Frank Gleason shook his head.

“Yes, yes, very plausible—to say, of course. I see she’s talked you over. She did me. I was ready to pull the moon down for her footstool that first night she came to me. I’m ready to do it now—when I’m with her. But away from her, with a chance to think, —it really is absurd, you know, when you come right down to it. Here are Burke and his father, my good friends, hunting the country over for Burke’s wife and child. And here am I, harboring her and abetting her, and never opening my head. Really, it’s the sort of thing that you’d say—er—couldn’t happen, you know.”

“But it is happening; and so far as their finding her is concerned, you said yourself, long ago, that it was the safest hiding-place in the world, for they’d never think of looking in it. They’ve never been in the habit of coming here, and their friends don’t know us. As for the servants, and the few of my friends who see her, she’s merely Mrs. Darling. That’s all. Besides, you’re entirely leaving out of consideration Helen’s own attitude in the matter. I haven’t a doubt but that, if you did tell, she’d at least attempt to carry out her crazy threats of flight and oblivion. Really, Frank, so far as being a friend is concerned, you’re being the truest friend, both to Burke and his father, and to Helen, by keeping her and protecting her from herself and others—to say nothing of the real help I hope I’m being to her.”

“I know, I know,” sighed the man, thrusting his hands into his pockets, and scowling at the toe of his shoe. “You ‘re a brick, Edith!
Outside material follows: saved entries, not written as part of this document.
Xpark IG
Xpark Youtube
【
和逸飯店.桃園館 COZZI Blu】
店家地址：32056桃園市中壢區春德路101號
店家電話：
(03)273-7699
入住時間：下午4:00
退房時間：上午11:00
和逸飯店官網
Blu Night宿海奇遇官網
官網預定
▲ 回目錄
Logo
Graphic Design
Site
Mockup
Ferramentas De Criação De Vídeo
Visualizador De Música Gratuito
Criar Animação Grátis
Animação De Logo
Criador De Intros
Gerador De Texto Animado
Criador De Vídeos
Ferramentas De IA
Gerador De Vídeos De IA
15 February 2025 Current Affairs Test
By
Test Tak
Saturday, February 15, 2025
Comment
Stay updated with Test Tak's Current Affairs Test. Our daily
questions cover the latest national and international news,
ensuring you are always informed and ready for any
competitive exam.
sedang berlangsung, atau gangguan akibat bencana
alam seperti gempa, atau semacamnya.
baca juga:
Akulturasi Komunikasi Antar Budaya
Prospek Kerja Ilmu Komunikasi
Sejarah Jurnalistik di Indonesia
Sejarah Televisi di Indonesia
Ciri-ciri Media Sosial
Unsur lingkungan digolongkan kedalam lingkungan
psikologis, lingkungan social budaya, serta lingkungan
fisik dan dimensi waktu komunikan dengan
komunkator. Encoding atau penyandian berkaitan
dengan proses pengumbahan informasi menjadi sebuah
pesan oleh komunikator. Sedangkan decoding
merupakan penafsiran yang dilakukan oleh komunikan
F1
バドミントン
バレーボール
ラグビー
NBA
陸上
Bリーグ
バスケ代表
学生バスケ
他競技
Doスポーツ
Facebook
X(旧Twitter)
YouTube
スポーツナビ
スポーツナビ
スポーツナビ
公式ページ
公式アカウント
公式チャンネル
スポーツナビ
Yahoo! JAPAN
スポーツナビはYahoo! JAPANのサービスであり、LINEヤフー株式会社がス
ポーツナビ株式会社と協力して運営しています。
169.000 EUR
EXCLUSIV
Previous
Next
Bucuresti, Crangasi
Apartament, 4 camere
It’s been simply marvelous to me—the way you’ve taken hold. Even that first awful Sunday morning last July, when I showed you what I’d brought you, didn’t quite bowl you over.”

“It did almost,” laughed Edith; “especially when she blurted out that alarming speech, after you’d told me who she was.”
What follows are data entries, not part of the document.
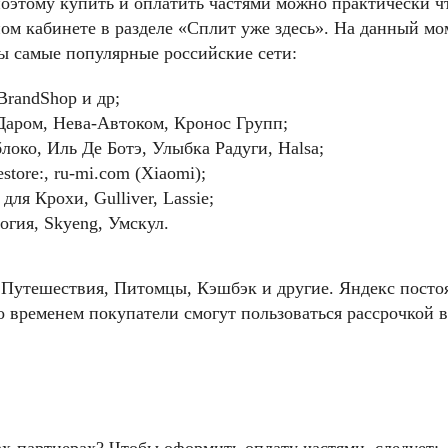
поэтому купить и оплатить частями можно практически чт
ом кабинете в разделе «Сплит уже здесь». На данный мо
ны самые популярные российские сети:
BrandShop и др;
Даром, Нева-Автоком, Кронос Групп;
локо, Иль Де Ботэ, Улыбка Радуги, Halsa;
tore:, ru-mi.com (Xiaomi);
ля Крохи, Gulliver, Lassie;
огия, Skyeng, Умскул.
, Путешествия, Питомцы, Кэшбэк и другие. Яндекс посто
о временем покупатели смогут пользоваться рассрочкой 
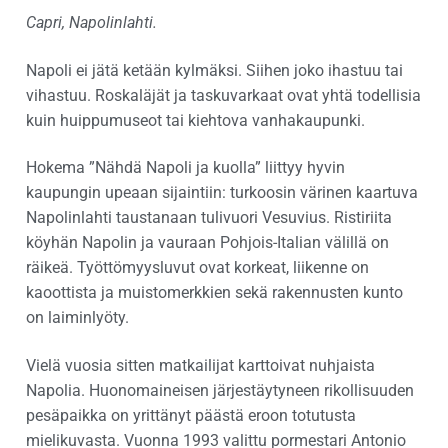
Capri, Napolinlahti.
Napoli ei jätä ketään kylmäksi. Siihen joko ihastuu tai
vihastuu. Roskaläjät ja taskuvarkaat ovat yhtä todellisia
kuin huippumuseot tai kiehtova vanhakaupunki.
Hokema ”Nähdä Napoli ja kuolla” liittyy hyvin
kaupungin upeaan sijaintiin: turkoosin värinen kaartuva
Napolinlahti taustanaan tulivuori Vesuvius. Ristiriita
köyhän Napolin ja vauraan Pohjois-Italian välillä on
räikeä. Työttömyysluvut ovat korkeat, liikenne on
kaoottista ja muistomerkkien sekä rakennusten kunto
on laiminlyöty.
Vielä vuosia sitten matkailijat karttoivat nuhjaista
Napolia. Huonomaineisen järjestäytyneen rikollisuuden
pesäpaikka on yrittänyt päästä eroon totutusta
mielikuvasta. Vuonna 1993 valittu pormestari Antonio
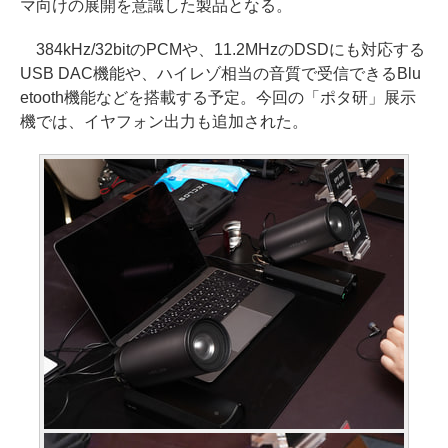
マ向けの展開を意識した製品となる。
384kHz/32bitのPCMや、11.2MHzのDSDにも対応する
USB DAC機能や、ハイレゾ相当の音質で受信できるBlu
etooth機能などを搭載する予定。今回の「ポタ研」展示
機では、イヤフォン出力も追加された。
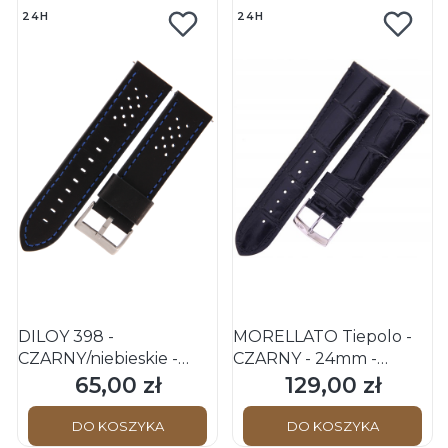
24H
24H
DILOY 398 -
MORELLATO Tiepolo -
CZARNY/niebieskie -
CZARNY - 24mm -
24mm - Skórzany pasek
Skórzany pasek do
65,00 zł
129,00 zł
Cena
Cena
do zegarka o strukturze
zegarka
perforowanej
DO KOSZYKA
DO KOSZYKA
“What did she say? I don’t remember.”

“She said, tragically, frenziedly: ‘Oh, Mrs. Thayer, you will help me, won’t you?—to be swell and grand and know things, so’s Burke won’t be ashamed of me. And if you can’t make me so, you will Baby, won’t you? I’ll do anything—everything you say. Oh, please say you will. I know you’re Burke’s kind of folks, just to look at you, and at this—the house, and all these swell fixings! You will, won’t you? Oh, please say you will!’”

“Gorry! Did she say that—all that?”

“Every bit of it—and more, that I can’t remember. You see, I couldn’t say anything—not anything, for a minute. And the more she said, the less I could say. Probably she saw something of the horror and dismay in my face, and that’s what made her so frenzied in her appeal.”

“No wonder you were struck dumb at her nerve and at mine in asking you to take her in,” laughed the doctor softly.

“Oh, but ‘twas for only a minute. I capitulated at once, first because of the baby—she was such a dear!—then because of the mother’s love for it. I thought I’d seen devotion, Frank, but never have I seen it like hers.”

“How is she doing, really, about—well, er—this private self-improvement association of hers?” The doctor’s smile was eager and quizzical. “I’ve been away so much, and I’ve seen so little of her for months past—how is she doing?”